Make no mistake about it: MAS 500, when properly used, will correctly period all inventory transactions so that they hit the General Ledger in the appropriate Fiscal Period, regardless of how you configure your Inventory Periods. MAS 500 simply keeps track of both your transaction's Fiscal Period and its Inventory Period in order to accomplish this feat.

Why would you want to have an Inventory Period that is different than your Fiscal Period?

The answer to this question is simple: To give you greater responsiveness to changes in your market.

Here's why.

MAS 500 uses Period End processing to assure that the module's periodic history is up-to-date and accurate. In fact, some history tables may only be populated during Period End processing. This is important because activities like Calculate Projected Demand and Calculate Replenishment Parameters are heavily reliant on data found in the Inventory Management (IM) history tables for their calculations. If Period End processing has not been executed for some Inventory Periods, then these calculations will not include valuable new information about changes in your market.

Consider that if you are using monthly Inventory Periods, your inventory replenishment parameters (like Average Daily Demand or Average Lead Time) MAS 500 will become aware of changes in Daily Demand or changes in average Lead Time only about every 30 days. If the market for some of your items began to show significant changes -- rapidly increasing or decreasing demand, for example -- on day one of October 2008 MAS 500 will not begin to take these changes into consideration in its replenishment parameters until at least the day following the close of the October 2008 Inventory Period (01 November 2008) and the execution of the recalculation routines.

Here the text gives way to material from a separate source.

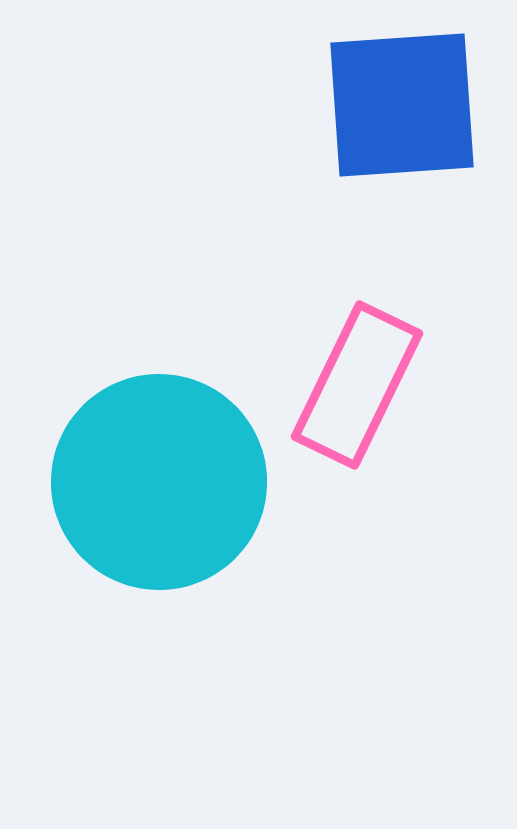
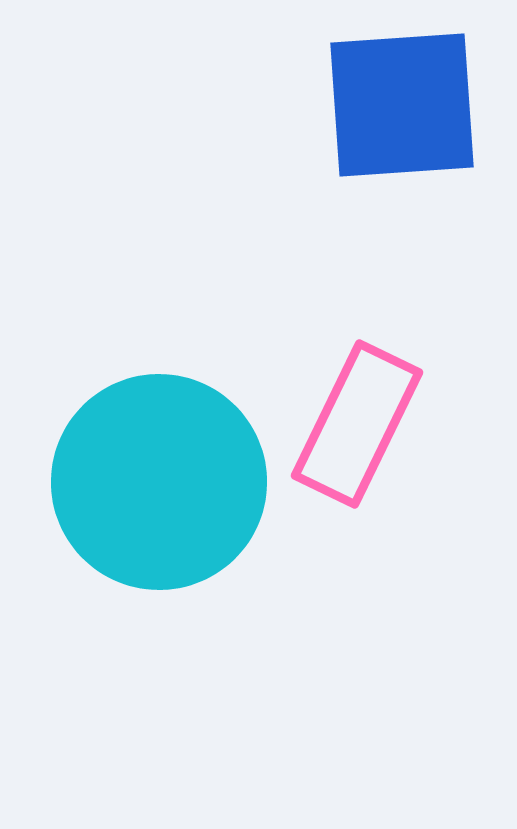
pink rectangle: moved 39 px down
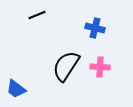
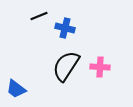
black line: moved 2 px right, 1 px down
blue cross: moved 30 px left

That's 31 days later!

If, on the other hand, you were using weekly or bi-weekly Inventory Periods, MAS 500 could become aware of and update your replenishment parameters on day 8 or day 15, respectively, rather than waiting until the end of what amounts to your "fiscal period" to take appropriate actions. Using shorter Inventory Periods means that appropriate changes would also be made in resulting calculates from MRP (material requirements planning) or IR (Inventory Replenishment) sooner, rather than later.

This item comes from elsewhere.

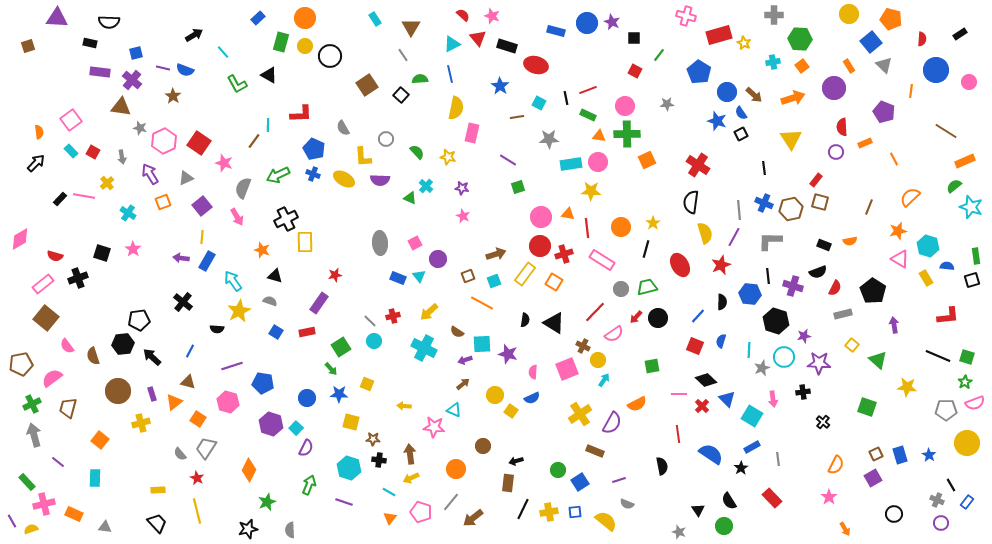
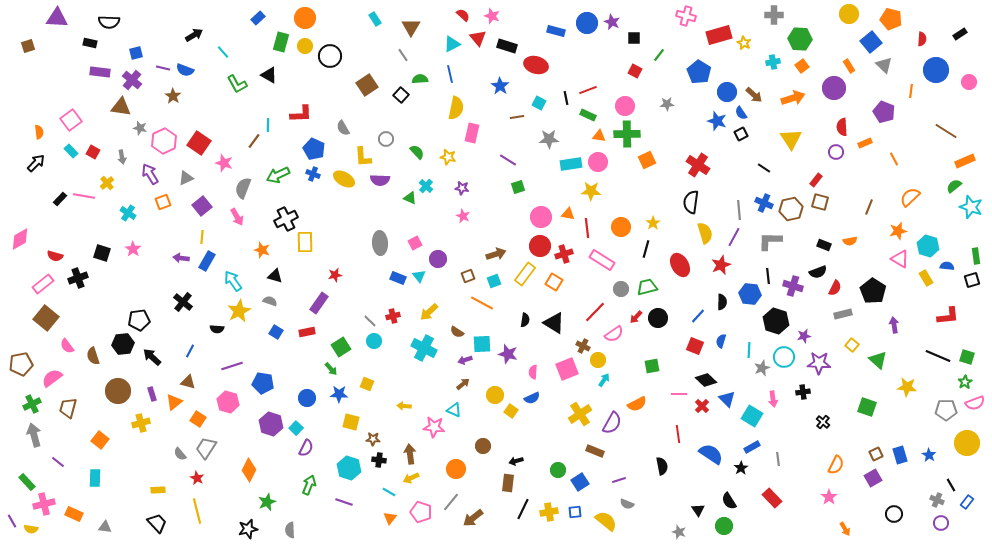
black line at (764, 168): rotated 48 degrees counterclockwise
yellow semicircle at (31, 529): rotated 152 degrees counterclockwise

What Replenishment Parameters are included in MAS 500's dynamic recalcuations?

  • Order Cycle
  • Economic Order Quantity
  • Safety Stock Quantity
  • Order Point
  • Line Point
  • Lead Time
  • Average Daily Demand

Conclusion

If you serve a market where demand changes rapidly, and you do not wish to be caught with too much or too little inventory, take advantage of MAS 500's ability to optimize your investment in inventory through dynamic parameter updates. Furthermore, shorten your Inventory Periods to give your organization a faster response time to changes in market conditions.